The pandemic has shook the world and its economy and has affected some areas more than others. Businesses are facing their worst fears by having to shut down, with people being restricted and with supply chain disruptions. There are pressing issues that all companies have to deal with and the tax implications of covid can be easily overlooked amidst the other issues. However, it is important to look at tax issues such as with regard to virtual board meetings.
For this, we ask the question what is the implication on corporate tax residency.
The IRAS has clarified that it is prepared to consider a company as tax resident in Singapore even if it is unable to hold its physical board meetings in Singapore due to travel restrictions. This is provided that certain conditions are met, including that the company was a Singapore tax resident for the previous year.
Despite this, the board composition and sustainability of such arrangement need to be further reviewed, especially if the majority of the board members are currently nonresidents of Singapore.
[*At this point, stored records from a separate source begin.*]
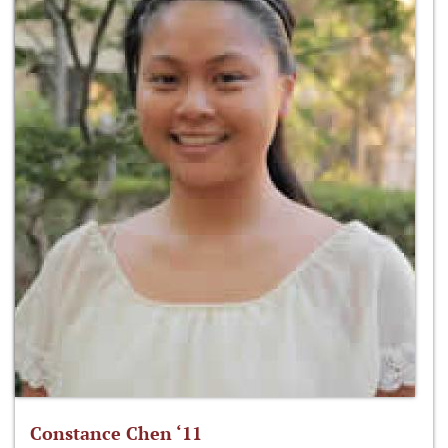
Constance Chen ‘11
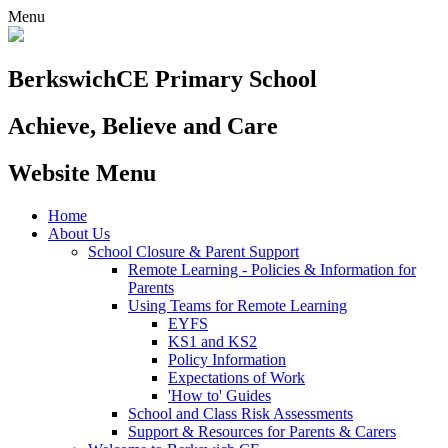
Menu
Berkswich
CE Primary School
Achieve, Believe and Care
Website Menu
Home
About Us
School Closure & Parent Support
Remote Learning - Policies & Information for
Parents
Using Teams for Remote Learning
EYFS
KS1 and KS2
Policy Information
Expectations of Work
'How to' Guides
School and Class Risk Assessments
Support & Resources for Parents & Carers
With anti-treaty abuse provisions, the ability of the Singapore company claiming treaty benefits will be put into question where it does not have physical substance and there is no commercial reason for setting up the company in Singapore.
For taxpayers who also operate outside of Singapore, it is worth noting that tax authorities in several countries (e.g. Australia, Ireland and the U.K.) have also provided guidance or are engaging in discussions with taxpayers to mitigate potential controversy in these areas. Generally, tax authorities have demonstrated some willingness to provide flexibility to minimize the potential tax burdens of taxpayers during this crisis. This is greatly welcomed as it provides some assurance to taxpayers that they may not be penalized on the tax front due to global matters beyond their control.